Dass bei der Beisetzung in Aichelberg einiges schiefgelaufen sein soll, ist auch Pfarrer Hermann Ehrensperger bereits zu Ohren gekommen. Einräumen muss der Weilheimer Pfarrer, dass der von ihm gewählte Vertreter eigentlich gar nicht qualifiziert dafür ist, eine Trauerfeier zu gestalten: „Er hat keine offizielle Beauftragung für Bestattungen“, sagt Hermann Ehrensperger. „Das habe ich auf meine Kappe genommen.“ Im Vorfeld habe er kein schlechtes Gefühl bei der Auswahl seines Vertreters gehabt. „Er hat mich schon mal bei einer Bestattung vertreten, da hat es keine Klagen gegeben.“ Dass die Beisetzung nun nicht zur Zufriedenheit der Angehörigen verlaufen ist, tut ihm leid. „Das soll auch nicht wieder vorkommen“, verspricht er – ein Satz, der Sabine Lemke nicht weiterhilft: „Meine Mutter wird schließlich nur einmal beerdigt, da kann man nichts mehr gutmachen.“ Der ehrenamtliche Lektor selbst wollte sich auf Anfrage des Teckboten nicht zu dem Thema äußern.
Bei der Diözese Rottenburg-Stuttgart heißt man den Vorfall in der Weilheimer Kirchengemeinde nicht gut. „Wenn das so abgelaufen ist, ist das nicht okay“, betont Uwe Renz, Pressesprecher der Diözese und selbst Diakon. „Das entspricht nicht einer würdigen und pastoral einfühlsamen Beerdigung.“ So dürfe es aus seiner Sicht schon einmal kein telefonisches Trauergespräch geben: „Das persönliche Trauergespräch ist ganz wichtig. Schließlich sind die Angehörigen seelisch stark verwundet.“ Auch Zeit dürfe keine Rolle spielen. Aus seiner Sicht sind Bestattungen ohnehin ganz oben auf der Prioritätenliste anzusiedeln. „Das ist eine Seelsorgehandlung, die man nicht hoch genug ansetzen kann“, sagt er. Erst vergangene Woche habe es in Rottenburg zum Thema Bestattungskultur eine Dekanekonferenz gegeben.

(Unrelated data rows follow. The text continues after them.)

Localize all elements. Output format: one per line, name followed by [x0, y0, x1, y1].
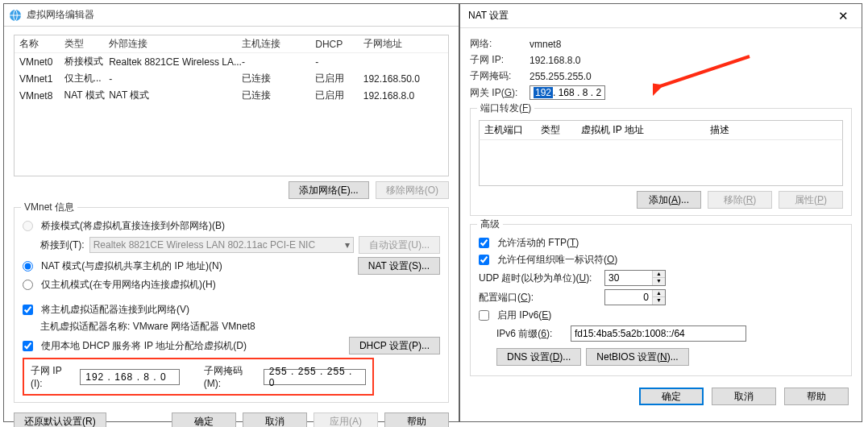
subnet-mask-label: 子网掩码: [470, 69, 530, 83]
apply-button[interactable]: 应用(A) [314, 412, 378, 427]
nat-label: NAT 模式(与虚拟机共享主机的 IP 地址)(N) [41, 259, 222, 273]
vmnet-info-group: VMnet 信息 桥接模式(将虚拟机直接连接到外部网络)(B) 桥接到(T): … [14, 207, 449, 403]
remove-network-button[interactable]: 移除网络(O) [376, 181, 449, 199]
port-forward-legend: 端口转发(F) [477, 102, 534, 115]
ipv6-checkbox[interactable] [479, 310, 489, 321]
highlight-box: 子网 IP (I): 192 . 168 . 8 . 0 子网掩码(M): 25… [23, 358, 374, 396]
subnet-ip-label: 子网 IP (I): [31, 364, 75, 389]
nat-help-button[interactable]: 帮助 [784, 388, 849, 405]
udp-timeout-spinner[interactable]: 30▲▼ [604, 270, 666, 286]
spin-down-icon[interactable]: ▼ [653, 297, 665, 305]
bridge-to-label: 桥接到(T): [40, 238, 85, 252]
allow-oui-label: 允许任何组织唯一标识符(O) [497, 253, 617, 267]
subnet-ip-label: 子网 IP: [470, 53, 530, 67]
main-titlebar: 虚拟网络编辑器 [4, 4, 459, 27]
nat-title: NAT 设置 [468, 9, 824, 23]
subnet-mask-label: 子网掩码(M): [204, 364, 259, 389]
dhcp-checkbox[interactable] [23, 341, 33, 351]
main-title: 虚拟网络编辑器 [27, 8, 454, 22]
virtual-network-editor-window: 虚拟网络编辑器 名称 类型 外部连接 主机连接 DHCP 子网地址 VMnet0… [3, 3, 459, 422]
add-network-button[interactable]: 添加网络(E)... [289, 181, 369, 199]
app-icon [9, 9, 22, 22]
config-port-spinner[interactable]: 0▲▼ [604, 289, 666, 305]
subnet-mask-value: 255.255.255.0 [530, 71, 592, 82]
advanced-legend: 高级 [477, 218, 503, 231]
active-ftp-checkbox[interactable] [479, 238, 489, 248]
nat-radio[interactable] [23, 261, 33, 272]
bridge-radio[interactable] [23, 221, 33, 231]
spin-up-icon[interactable]: ▲ [653, 290, 665, 297]
auto-settings-button[interactable]: 自动设置(U)... [359, 236, 440, 254]
nat-settings-button[interactable]: NAT 设置(S)... [358, 257, 440, 275]
cancel-button[interactable]: 取消 [243, 412, 307, 427]
nat-titlebar: NAT 设置 ✕ [460, 4, 862, 28]
subnet-ip-input[interactable]: 192 . 168 . 8 . 0 [80, 369, 180, 385]
host-adapter-checkbox[interactable] [23, 305, 33, 315]
subnet-mask-input[interactable]: 255 . 255 . 255 . 0 [264, 369, 366, 385]
active-ftp-label: 允许活动的 FTP(T) [497, 236, 579, 250]
restore-defaults-button[interactable]: 还原默认设置(R) [14, 412, 106, 427]
port-forward-table[interactable]: 主机端口 类型 虚拟机 IP 地址 描述 [479, 120, 843, 186]
network-label: 网络: [470, 37, 530, 51]
allow-oui-checkbox[interactable] [479, 255, 489, 265]
nat-settings-dialog: NAT 设置 ✕ 网络:vmnet8 子网 IP:192.168.8.0 子网掩… [459, 3, 862, 422]
networks-table[interactable]: 名称 类型 外部连接 主机连接 DHCP 子网地址 VMnet0 桥接模式 Re… [14, 35, 449, 176]
pf-header: 主机端口 类型 虚拟机 IP 地址 描述 [479, 120, 843, 139]
advanced-group: 高级 允许活动的 FTP(T) 允许任何组织唯一标识符(O) UDP 超时(以秒… [470, 224, 852, 376]
bridge-adapter-select[interactable]: Realtek 8821CE Wireless LAN 802.11ac PCI… [89, 237, 355, 253]
pf-add-button[interactable]: 添加(A)... [637, 191, 701, 209]
subnet-ip-value: 192.168.8.0 [530, 55, 580, 66]
ok-button[interactable]: 确定 [172, 412, 236, 427]
gateway-ip-input[interactable]: 192 . 168 . 8 . 2 [530, 85, 605, 100]
hostonly-label: 仅主机模式(在专用网络内连接虚拟机)(H) [41, 278, 216, 292]
nat-ok-button[interactable]: 确定 [639, 388, 704, 405]
dhcp-label: 使用本地 DHCP 服务将 IP 地址分配给虚拟机(D) [41, 339, 247, 353]
spin-up-icon[interactable]: ▲ [653, 271, 665, 278]
network-value: vmnet8 [530, 39, 561, 50]
pf-properties-button[interactable]: 属性(P) [779, 191, 843, 209]
help-button[interactable]: 帮助 [384, 412, 449, 427]
hostonly-radio[interactable] [23, 280, 33, 290]
bridge-label: 桥接模式(将虚拟机直接连接到外部网络)(B) [41, 219, 225, 233]
ipv6-label: 启用 IPv6(E) [497, 309, 551, 322]
config-port-label: 配置端口(C): [479, 291, 600, 305]
ipv6-prefix-label: IPv6 前缀(6): [496, 327, 566, 341]
pf-remove-button[interactable]: 移除(R) [708, 191, 772, 209]
host-adapter-label: 将主机虚拟适配器连接到此网络(V) [41, 303, 189, 317]
spin-down-icon[interactable]: ▼ [653, 278, 665, 285]
group-legend: VMnet 信息 [21, 201, 77, 214]
host-adapter-name: 主机虚拟适配器名称: VMware 网络适配器 VMnet8 [40, 320, 255, 334]
gateway-label: 网关 IP(G): [470, 86, 530, 100]
dhcp-settings-button[interactable]: DHCP 设置(P)... [349, 337, 440, 354]
table-row[interactable]: VMnet1 仅主机... - 已连接 已启用 192.168.50.0 [15, 70, 448, 87]
chevron-down-icon: ▾ [345, 239, 350, 251]
udp-timeout-label: UDP 超时(以秒为单位)(U): [479, 272, 600, 285]
port-forward-group: 端口转发(F) 主机端口 类型 虚拟机 IP 地址 描述 添加(A)... 移除… [470, 108, 852, 216]
table-header: 名称 类型 外部连接 主机连接 DHCP 子网地址 [15, 35, 448, 53]
dns-settings-button[interactable]: DNS 设置(D)... [496, 348, 581, 366]
netbios-settings-button[interactable]: NetBIOS 设置(N)... [586, 348, 688, 366]
ipv6-prefix-input[interactable]: fd15:4ba5:5a2b:1008::/64 [571, 325, 746, 342]
nat-cancel-button[interactable]: 取消 [712, 388, 776, 405]
close-button[interactable]: ✕ [824, 4, 862, 28]
table-row[interactable]: VMnet8 NAT 模式 NAT 模式 已连接 已启用 192.168.8.0 [15, 87, 448, 104]
table-row[interactable]: VMnet0 桥接模式 Realtek 8821CE Wireless LA..… [15, 53, 448, 70]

Qua Amt beerdigen oder bestatten dürfen Priester und Diakone aufgrund ihrer Weihe. Nach einer speziellen Ausbildung und einer Beauftragung dürfen auch Vertreter pastoraler Dienste wie Pastoral- oder Gemeindereferenten – also hauptamtliche Seelsorger – bestatten. Neben- oder ehrenamtlich in der Gemeinde aktive Personen bekommen diese Legitimierung nicht. Nur in Einzelfällen dürfen Ehrenamtliche eine Urnenbeisetzung leiten, wenn zuvor eine von einem Seelsorger geleitete Trauerfeier stattgefunden hat.